WHILE @@FETCH_STATUS=0
BEGIN

    DELETE FROM @ParentIds WHERE EndIp<@StartIp

    SET @ParentId=NULL
    SELECT TOP 1 @ParentId=Id FROM @ParentIds 
    ORDER BY Id DESC

    SELECT @c=COUNT(1) FROM @ParentIds

    IF (@i % 1000=0)
    BEGIN

    PRINT CONVERT(NVARCHAR(100),SysUtcDatetime())+' Updated parent id for ' + CONVERT(NVARCHAR(100),@i) +' rows. ' + CONVERT(NVARCHAR(100),@c) +' parents in temp table.'
    RAISERROR ('', 0, 1) WITH NOWAIT

    END
    SET @i=@i+1

    IF (ISNULL(@OldParentId,-1) != ISNULL(@ParentId,-1))
    BEGIN
        UPDATE RipeDb SET ParentId=@ParentId WHERE Id=@Id
    END

    INSERT INTO @ParentIds VALUES(@Id,@StartIp,@EndIp)

    FETCH NEXT FROM curs
    INTO @Id, @StartIp, @EndIp
END

CLOSE curs
DEALLOCATE curs

I will follow the explanation of the algorithm, for people hitting the exact issue that I had, but let me write the conclusion of this blog post: even if SQL is awesome in sorting and indexing, it doesn't mean that is the only solution. In my case, the SQL indexes proved to be a golden hammer that wasted days of my work.

So, the logic here is really simple, which makes this entire endeavour educational, but really frustrating to me:
  1. Sort the table by start IP ascending, then end IP descending - this makes the parents come before the children in the list
  2. Create a table variable to store the previous parents - so when you finished with a range you will automatically find yourself in its parent
  3. Use a cursor to move through all the items and for each one:
  4. Remove all parents that ended before the current item starts - removes siblings for the list
  5. Get the last parent in the list - that is the current parent range
  6. Set the parent id to be the one of the last parent

It's that deceptively simple and the query now ends in 15 minutes instead of days.

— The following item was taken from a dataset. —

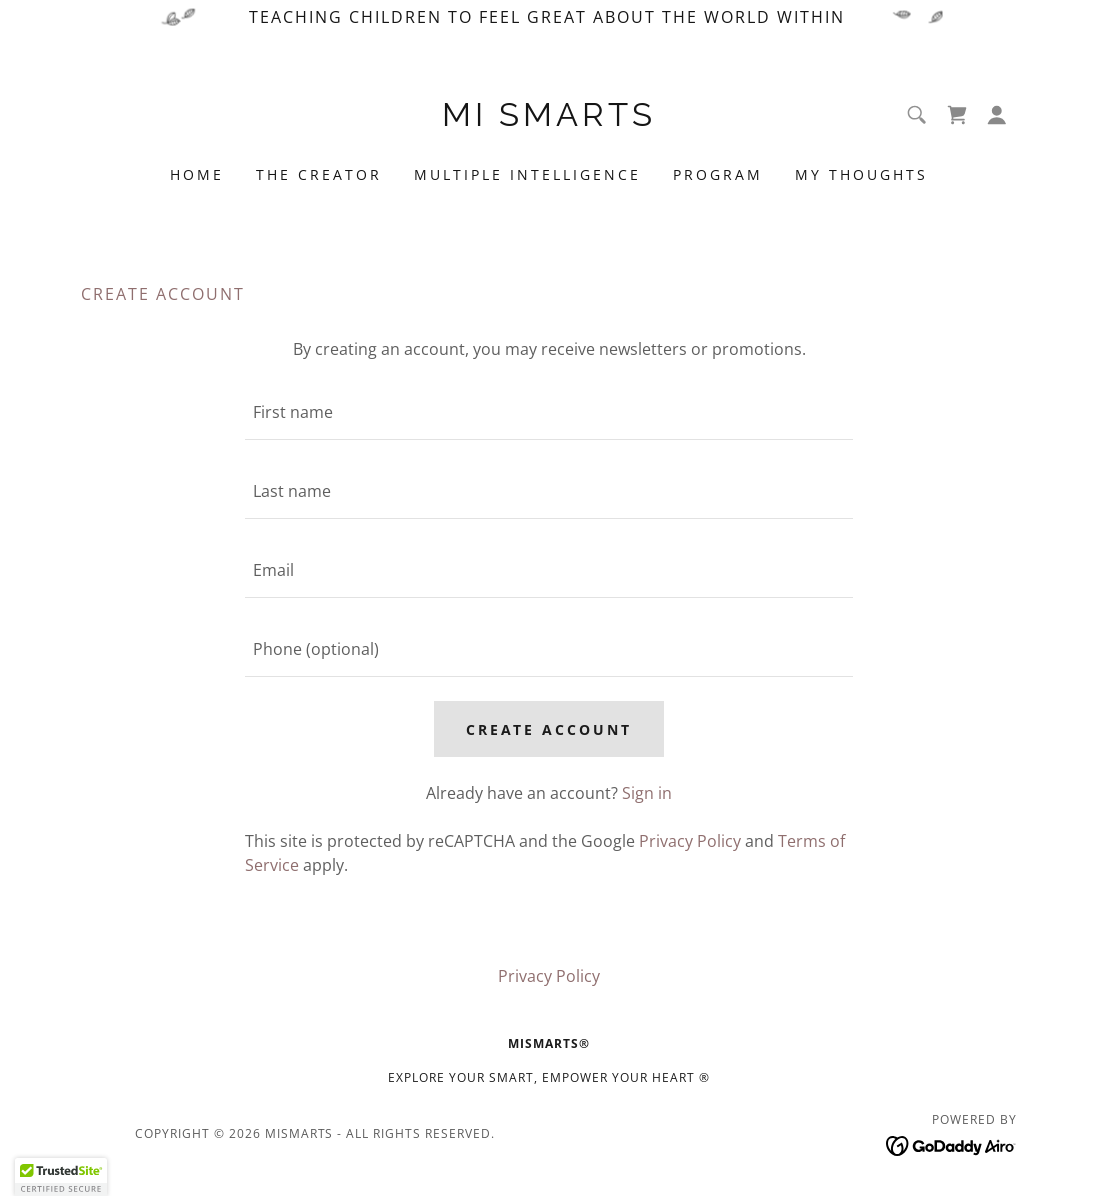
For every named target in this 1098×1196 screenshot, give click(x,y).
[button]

Another issue that might be interesting is that after the original import is created, the new records added to the table should be just a few. In that case, the first join and update might work faster! The next thing that I will do is count how many items I need to update and use one method or another based on that.

Hope that helps someone.

2 comments:

NULLable said...

1) Cursor based solution: I would try to declare the cursor thus (could be faster):
CURSOR LOCAL STATIC READ_ONLY FORWARD_ONLY FOR

2) I would try also next solution
CREATE INDEX a ON dbo.RipeDb (StartIp) INCLUDE (EndIp, Id, ParentId)
+
I would replace
ON rp.StartIp <= r.StartIp
with
ON rp.StartIp <= r.StartIp AND r.StartIp <= rp.EndIp
This solution allows a range query on a single column (r.StartIp).

3) Look at above solutions:
http://blogs.solidq.com/en/businessanalytics/interval-queries-in-sql-server-wrap-up/

Siderite said...

Thanks, man! I will try them and update the post. The range query thing makes a lot of sense. Logically I know that the start time will always be less than end time, but SQL doesn't know that. Good catch!